Description of the task: Every entry, start to finish, should be printed verbatim without pictures.

Supplied entries:
--

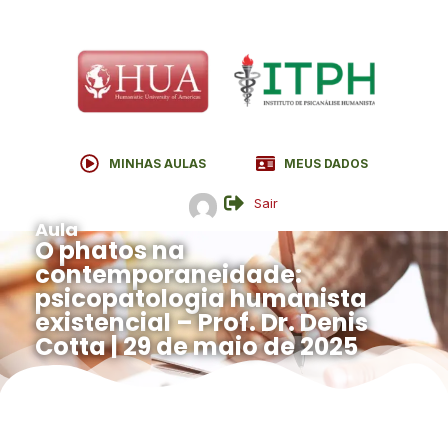
MINHAS AULAS
MEUS DADOS
Sair
Aula
O phatos na
contemporaneidade:
psicopatologia humanista
existencial – Prof. Dr. Denis
Cotta | 29 de maio de 2025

--

Response area:
MINHAS AULAS
MEUS DADOS
Sair
Aula
O phatos na
contemporaneidade:
psicopatologia humanista
existencial – Prof. Dr. Denis
Cotta | 29 de maio de 2025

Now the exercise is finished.